Assemble the evaluator

evaluator = EpisodicEvaluator(
    4, 1,                  # n_inputs, n_outputs
    _initial, _dynamics, _reward, _done, _obs, _decode;
    max_steps        = 200,
    n_episodes       = 5,  # rollouts averaged per fitness call
    episode_seed_base = 1000,
    allow_recurrent  = false,
)

episode_seed_base keeps the 5 rollouts deterministic within a run — episode k uses seed episode_seed_base + k.

Solve

reset_innovation_counter!()
ops       = neat_defaults()
algorithm = GeneticProgramming(
    pop_size       = 100,
    generations    = 60,
    mutation_rate  = 0.5,
    crossover_rate = 0.3,
    elitism        = 2,
    mutation_ops   = ops.mutation_ops,
    crossover_ops  = ops.crossover_ops,
    speciation     = ThresholdSpeciation(
        threshold        = 3.0,
        min_species_size = 2,
        stagnation_limit = 20,
    ),
)

problem = GPProblem(evaluator, GraphGenome; seed=42)
result  = solve(problem, algorithm; verbose=true)

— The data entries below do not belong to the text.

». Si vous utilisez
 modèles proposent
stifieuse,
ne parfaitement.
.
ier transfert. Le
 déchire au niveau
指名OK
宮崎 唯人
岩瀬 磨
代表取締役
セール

Success is result.best_fitness ≤ -195, i.e. the champion balances an average of ≥ 195 steps across the 5 evaluation episodes. Across 5 seeds, at least 4 usually converge.

Harder control tasks

The same pattern generalizes:

  • test/benchmarks/double_pole_neat.jl — Markovian two-pole cart.
  • test/benchmarks/mountain_car_neat.jl — sparse-reward mountain car.
  • test/benchmarks/acrobot_neat.jl — under-actuated acrobot swing-up.

For non-Markovian versions (e.g. double-pole without velocity observations), add allow_recurrent=true with relaxation_passes=N so the network can carry state across steps.